Task inputs:
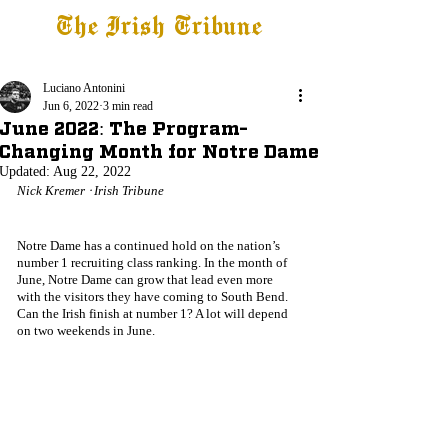
The Irish Tribune
Tribune+
Latest News
Jobs at IT
Subscribe
Luciano Antonini
Jun 6, 2022
3 min read
June 2022: The Program-
Changing Month for Notre Dame
Updated:
Aug 22, 2022
Nick Kremer ᐧ Irish Tribune
Notre Dame has a continued hold on the nation’s 
number 1 recruiting class ranking. In the month of 
June, Notre Dame can grow that lead even more 
with the visitors they have coming to South Bend. 
Can the Irish finish at number 1? A lot will depend 
on two weekends in June.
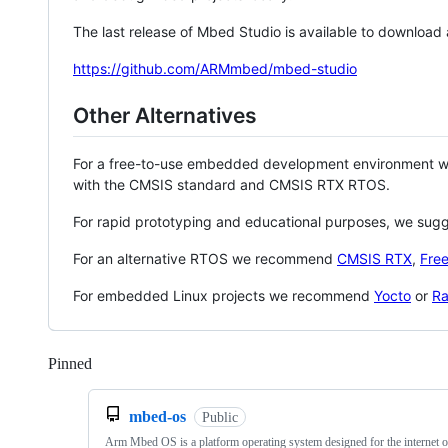
The last release of Mbed Studio is available to download
https://github.com/ARMmbed/mbed-studio
Other Alternatives
For a free-to-use embedded development environment
with the CMSIS standard and CMSIS RTX RTOS.
For rapid prototyping and educational purposes, we sug
For an alternative RTOS we recommend
CMSIS RTX
,
Fre
For embedded Linux projects we recommend
Yocto
or
Ra
Pinned
Loading
mbed-os
Public
Arm Mbed OS is a platform operating system designed for the internet o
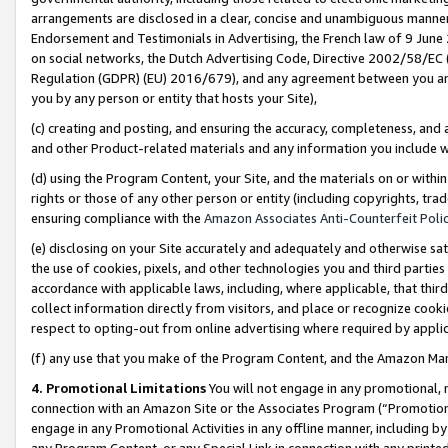
arrangements are disclosed in a clear, concise and unambiguous manner 
Endorsement and Testimonials in Advertising, the French law of 9 June
on social networks, the Dutch Advertising Code, Directive 2002/58/EC 
Regulation (GDPR) (EU) 2016/679), and any agreement between you and 
you by any person or entity that hosts your Site),
(c) creating and posting, and ensuring the accuracy, completeness, and 
and other Product-related materials and any information you include wit
(d) using the Program Content, your Site, and the materials on or within
rights or those of any other person or entity (including copyrights, trad
ensuring compliance with the
Amazon Associates Anti-Counterfeit Polic
(e) disclosing on your Site accurately and adequately and otherwise sat
the use of cookies, pixels, and other technologies you and third parties
accordance with applicable laws, including, where applicable, that thir
collect information directly from visitors, and place or recognize cooki
respect to opting-out from online advertising where required by appli
(f) any use that you make of the Program Content, and the Amazon Mar
4. Promotional Limitations
You will not engage in any promotional, ma
connection with an Amazon Site or the Associates Program (“Promotional
engage in any Promotional Activities in any offline manner, including by
any Program Content, or any Special Link in connection with any printed 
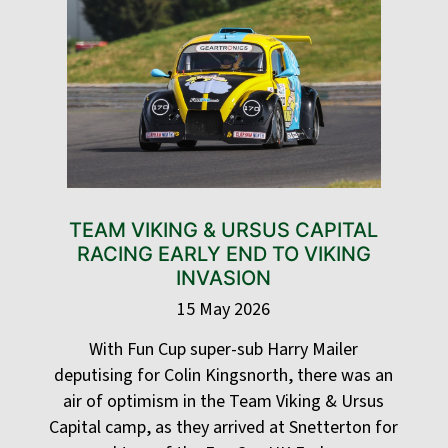
TEAM VIKING & URSUS CAPITAL
RACING EARLY END TO VIKING
INVASION
15 May 2026
With Fun Cup super-sub Harry Mailer
deputising for Colin Kingsnorth, there was an
air of optimism in the Team Viking & Ursus
Capital camp, as they arrived at Snetterton for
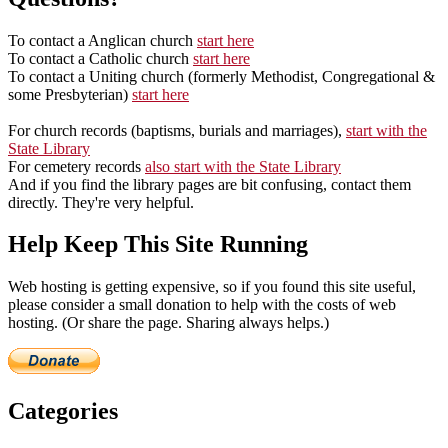
To contact a Anglican church
start here
To contact a Catholic church
start here
To contact a Uniting church (formerly Methodist, Congregational &
some Presbyterian)
start here
For church records (baptisms, burials and marriages),
start with the
State Library
For cemetery records
also start with the State Library
And if you find the library pages are bit confusing, contact them
directly. They're very helpful.
Help Keep This Site Running
Web hosting is getting expensive, so if you found this site useful,
please consider a small donation to help with the costs of web
hosting. (Or share the page. Sharing always helps.)
Categories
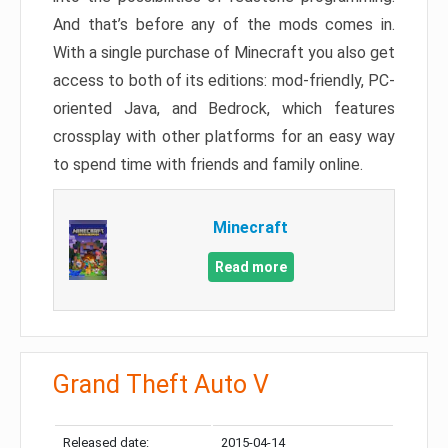
And that’s before any of the mods comes in.
With a single purchase of Minecraft you also get
access to both of its editions: mod-friendly, PC-
oriented Java, and Bedrock, which features
crossplay with other platforms for an easy way
to spend time with friends and family online.
Minecraft
Read more
Grand Theft Auto V
Released date:
2015-04-14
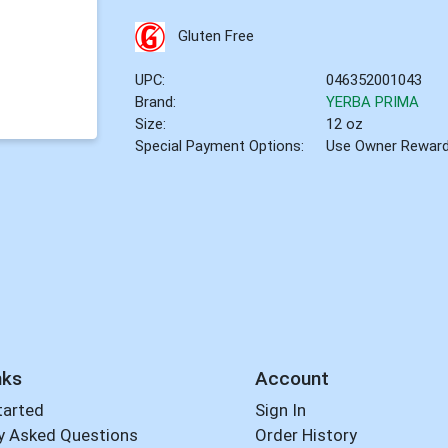
Gluten Free
UPC:
046352001043
Brand:
YERBA PRIMA
Size:
12 oz
Special Payment Options:
Use Owner Rewar
nks
Account
tarted
Sign In
y Asked Questions
Order History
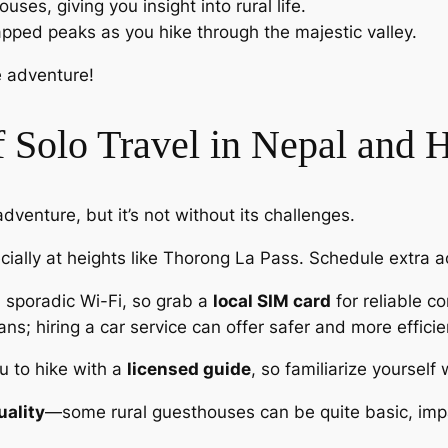
uses, giving you insight into rural life.
pped peaks as you hike through the majestic valley.
e adventure!
 Solo Travel in Nepal and
dventure, but it’s not without its challenges.
cially at heights like Thorong La Pass. Schedule extra ac
d sporadic Wi-Fi, so grab a
local SIM card
for reliable 
lans; hiring a car service can offer safer and more efficie
u to hike with a
licensed guide
, so familiarize yourself 
ality
—some rural guesthouses can be quite basic, impa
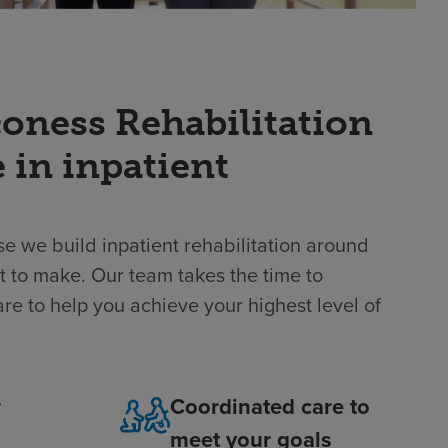
ness Rehabilitation
e in inpatient
e we build inpatient rehabilitation around
t to make. Our team takes the time to
re to help you achieve your highest level of
r
Coordinated care to
meet your goals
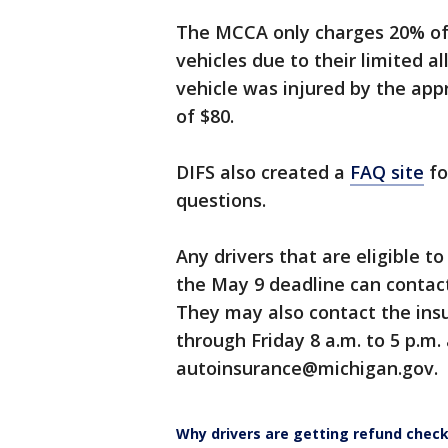
The MCCA only charges 20% of t
vehicles due to their limited a
vehicle was injured by the appr
of $80.
DIFS also created a
FAQ site
fo
questions.
Any drivers that are eligible t
the May 9 deadline can contac
They may also contact the in
through Friday 8 a.m. to 5 p.m.
autoinsurance@michigan.gov.
Why drivers are getting refund chec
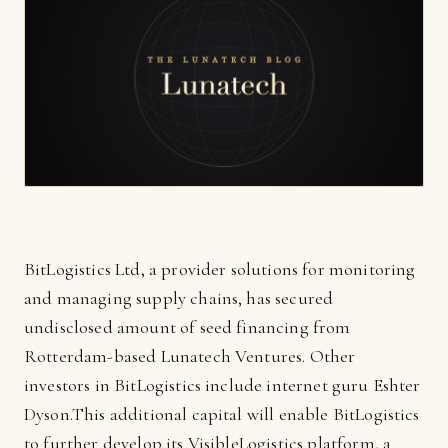
BitLogistics Ltd, a provider solutions for monitoring
and managing supply chains, has secured
undisclosed amount of seed financing from
Rotterdam-based Lunatech Ventures. Other
investors in BitLogistics include internet guru Eshter
Dyson.This additional capital will enable BitLogistics
to further develop its VisibleLogistics platform, a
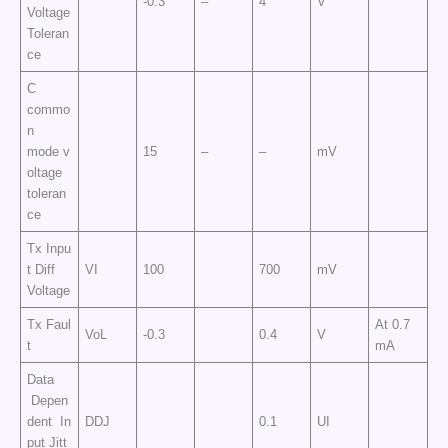
-0.3
–
4
V
Voltage
Toleran
ce
C
commo
n
mode v
15
–
–
mV
oltage
toleran
ce
Tx Inpu
t Diff
VI
100
700
mV
Voltage
Tx Faul
At 0.7
VoL
-0.3
0.4
V
t
mA
Data
Depen
dent In
DDJ
0.1
UI
put Jitt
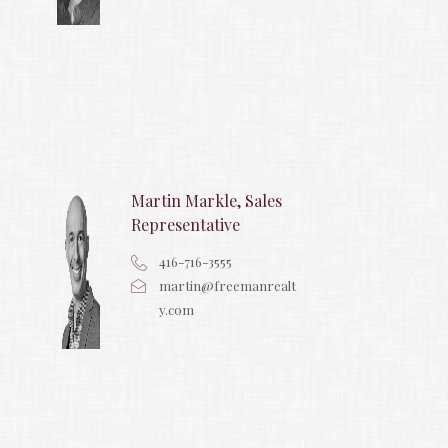
Martin Markle, Sales
Representative
416-716-3555
martin@freemanrealt
y.com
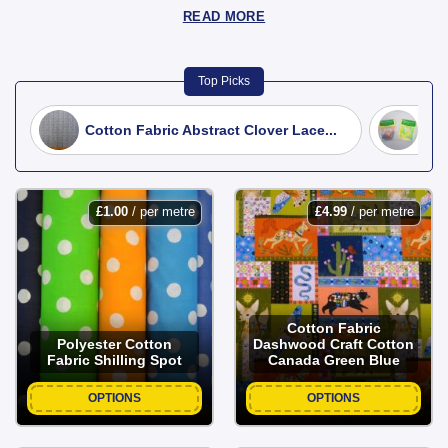
READ MORE
Top Picks
Cotton Fabric Abstract Clover Lace...
Fat
£
1.00
/ per metre
£
4.99
/ per metre
Cotton Fabric
Polyester Cotton
Dashwood Craft Cotton
Fabric Shilling Spot
Canada Green Blue
OPTIONS
OPTIONS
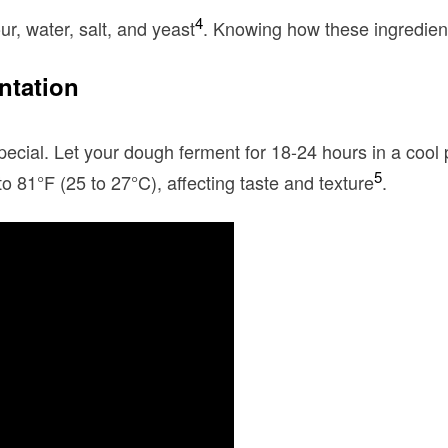
4
ur, water, salt, and yeast
. Knowing how these ingredien
ntation
ecial. Let your dough ferment for 18-24 hours in a cool 
5
to 81°F (25 to 27°C), affecting taste and texture
.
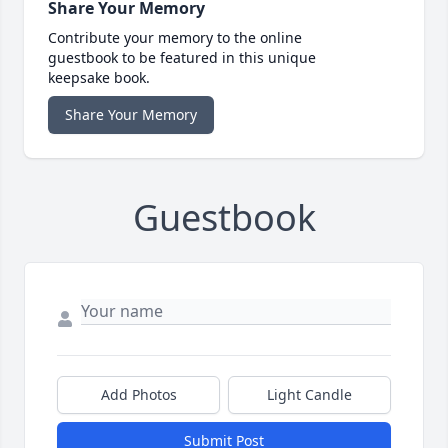
Share Your Memory
Contribute your memory to the online
guestbook to be featured in this unique
keepsake book.
Share Your Memory
Guestbook
Add Photos
Light Candle
Submit Post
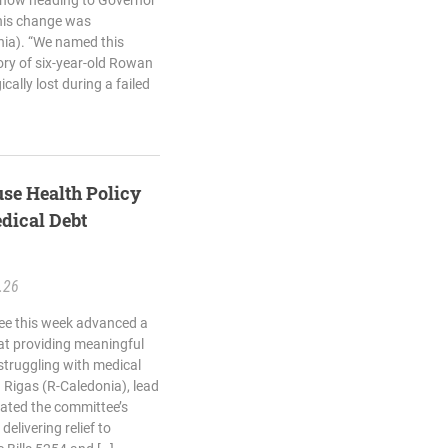
 now heading to Governor
This change was
onia). “We named this
ory of six-year-old Rowan
cally lost during a failed
se Health Policy
dical Debt
.26
ee this week advanced a
 at providing meaningful
struggling with medical
 Rigas (R-Caledonia), lead
rated the committee’s
delivering relief to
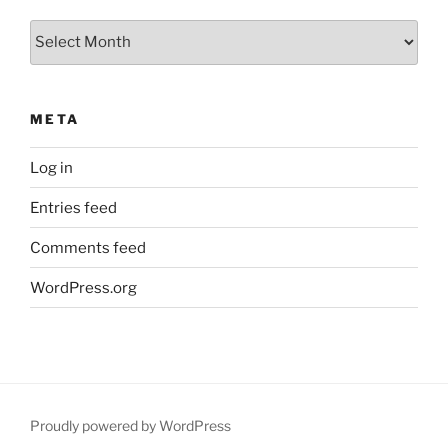
Archives
META
Log in
Entries feed
Comments feed
WordPress.org
Proudly powered by WordPress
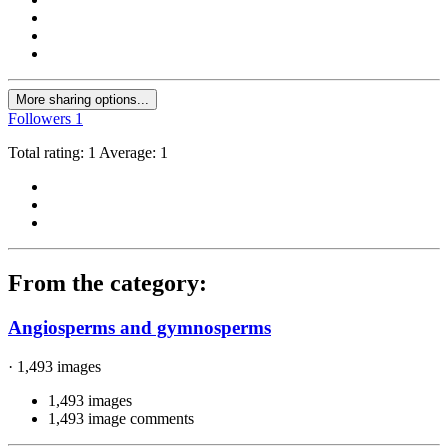
More sharing options...
Followers
1
Total rating: 1 Average: 1
From the category:
Angiosperms and gymnosperms
· 1,493 images
1,493 images
1,493 image comments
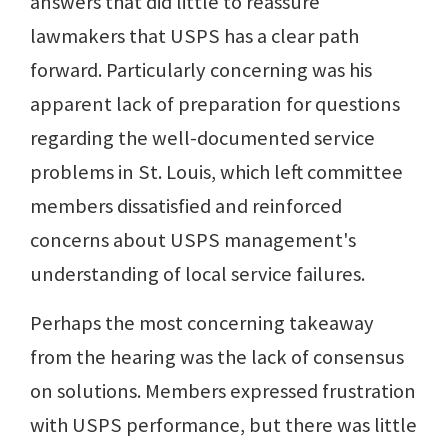
answers that did little to reassure
lawmakers that USPS has a clear path
forward. Particularly concerning was his
apparent lack of preparation for questions
regarding the well-documented service
problems in St. Louis, which left committee
members dissatisfied and reinforced
concerns about USPS management's
understanding of local service failures.
Perhaps the most concerning takeaway
from the hearing was the lack of consensus
on solutions. Members expressed frustration
with USPS performance, but there was little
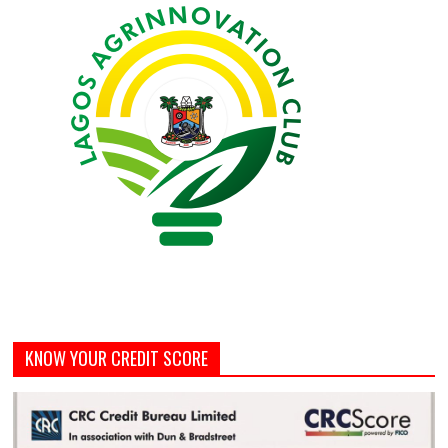
KNOW YOUR CREDIT SCORE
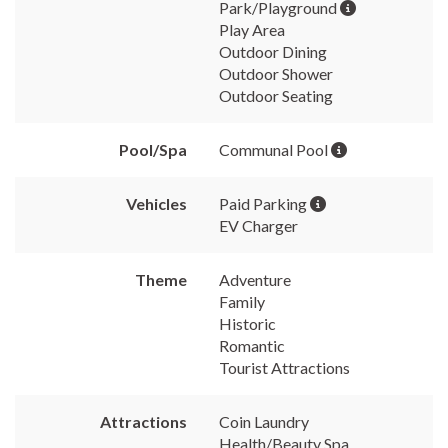
Park/Playground
Play Area
Outdoor Dining
Outdoor Shower
Outdoor Seating
Pool/Spa
Communal Pool
Vehicles
Paid Parking
EV Charger
Theme
Adventure
Family
Historic
Romantic
Tourist Attractions
Attractions
Coin Laundry
Health/Beauty Spa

Required action:
Wherever "that" occurs in the entries above, copy the line it sits on.

Response:
June, Notre Dame can grow that lead even more 
you by any person or entity that hosts your Site),
accordance with applicable laws, including, where applicable, that thir
(f) any use that you make of the Program Content, and the Amazon Mar
And that’s before any of the mods comes in.
Any drivers that are eligible t
answers that did little to reassure
lawmakers that USPS has a clear path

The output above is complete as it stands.